細胞というのは、歳をとるにつれて色々なものをつくらなくなっていくものです。コラーゲン、エラスチン、ヒアルロン酸といった真皮の成分を作り出す線維芽細胞も同様です。年齢とともに自分でつくれなくなってきてしまい、コラーゲンやエラスチンなどが減少してしまうことで、弾力性が下がると思われます。皮膚がどんどん薄くなったり、シワになったり、ちょっとぶつかっただけでも修復力がなくなって青あざになってしまったりするのです。

コラーゲンは肌だけではなく、髪や爪も丈夫になるという論文があります。コラーゲンそのものには糖分・脂質がなくヘルシーです。足りないぶんを補うことは、美容だけではなく体型・スタイルを維持するためにも良いことだと言えます。
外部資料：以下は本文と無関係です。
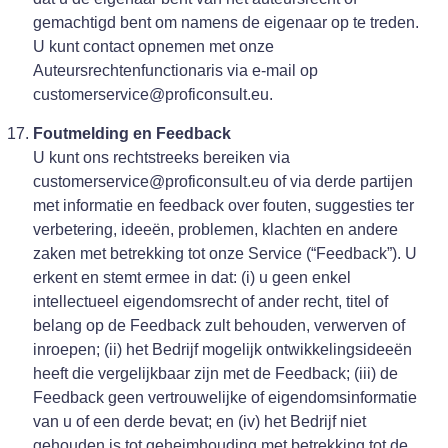
gemachtigd bent om namens de eigenaar op te treden.
U kunt contact opnemen met onze
Auteursrechtenfunctionaris via e-mail op
customerservice@proficonsult.eu.
Foutmelding en Feedback
U kunt ons rechtstreeks bereiken via
customerservice@proficonsult.eu of via derde partijen
met informatie en feedback over fouten, suggesties ter
verbetering, ideeën, problemen, klachten en andere
zaken met betrekking tot onze Service (“Feedback”). U
erkent en stemt ermee in dat: (i) u geen enkel
intellectueel eigendomsrecht of ander recht, titel of
belang op de Feedback zult behouden, verwerven of
inroepen; (ii) het Bedrijf mogelijk ontwikkelingsideeën
heeft die vergelijkbaar zijn met de Feedback; (iii) de
Feedback geen vertrouwelijke of eigendomsinformatie
van u of een derde bevat; en (iv) het Bedrijf niet
gehouden is tot geheimhouding met betrekking tot de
減ってしまうと元に戻すには何十倍も努力をしないといけませんから、減らないように予防するのが一番良いかもしれません。

美肌のために良い栄養素の摂りかた

コラーゲンは天然の素材を使っており、まず安全であるというのもおすすめできる点です。食品からですと、たとえば鶏皮や牛すじなどから摂ることになります。しかし、そういうものには脂肪もついています。脂肪の摂りすぎや、糖質を必要以上に食べることで肥満につながってしまうこともあります。野菜とたんぱく質を摂るのが健康には一番良いのです。コラーゲンには必須アミノ酸がそんなに含まれていないという点でも、コラーゲンだけをたくさん摂るよりは、コラーゲンと他のたんぱく質を一緒に摂るのが理想的です。
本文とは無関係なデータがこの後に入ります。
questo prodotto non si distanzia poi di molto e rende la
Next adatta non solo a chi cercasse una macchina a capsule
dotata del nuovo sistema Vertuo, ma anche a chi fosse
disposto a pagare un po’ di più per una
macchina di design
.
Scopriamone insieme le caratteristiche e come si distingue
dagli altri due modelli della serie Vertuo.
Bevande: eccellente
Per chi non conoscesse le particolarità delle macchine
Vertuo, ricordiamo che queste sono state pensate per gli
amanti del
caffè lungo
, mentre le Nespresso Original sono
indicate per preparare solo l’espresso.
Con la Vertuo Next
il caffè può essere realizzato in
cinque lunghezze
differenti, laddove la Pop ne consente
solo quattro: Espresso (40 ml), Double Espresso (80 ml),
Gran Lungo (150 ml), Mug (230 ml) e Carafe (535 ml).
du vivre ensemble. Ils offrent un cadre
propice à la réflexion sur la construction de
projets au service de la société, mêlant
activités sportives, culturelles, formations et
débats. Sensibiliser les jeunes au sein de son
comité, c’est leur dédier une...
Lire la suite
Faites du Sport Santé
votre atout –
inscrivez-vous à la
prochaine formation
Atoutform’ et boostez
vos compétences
また、細胞分裂でコラーゲンをつくるときにはビタミンCが必要になります。ビタミンCがあったほうが、コラーゲンがよりたくさんつくられますので、ビタミンCは毎日摂ってもらったほうが良いですね。黄パプリカやイチゴなどの野菜に多く含まれています。 また、ビタミンB群は不足すると肌荒れを起こしますので、美肌のためには、ビタミンとコラーゲンとたんぱく質を摂るのが良いでしょう。

すこやかな美肌づくりには保湿も大事!

皮膚呼吸という言葉がありますが、皮膚というのは吐くばかりで吸うことはしないのです。中からの水分が蒸発して出過ぎてしまうのを、保湿をして防ぐことが大事になってきます。コラーゲンを化粧品に入れる一つの目的は、保湿作用があるからです。保湿作用、そして弾力性をあげることによって、うるおいとハリを与えるのが、コラーゲンの肌への良い影響だと言えます。 すこやかな美肌をつくるためには、バランスのとれた食事と適度な運動、快眠、紫外線対策、そして冬の乾燥時には特にしっかり保湿することが大切です。冬場は皮脂が少なくなるので、お風呂に入る際は熱いお湯に気をつけましょう。また、ボディーソープを洗浄力の強くないものにするなど、季節ごとに自分に合ったものに変えてみるのも良いかもしれません。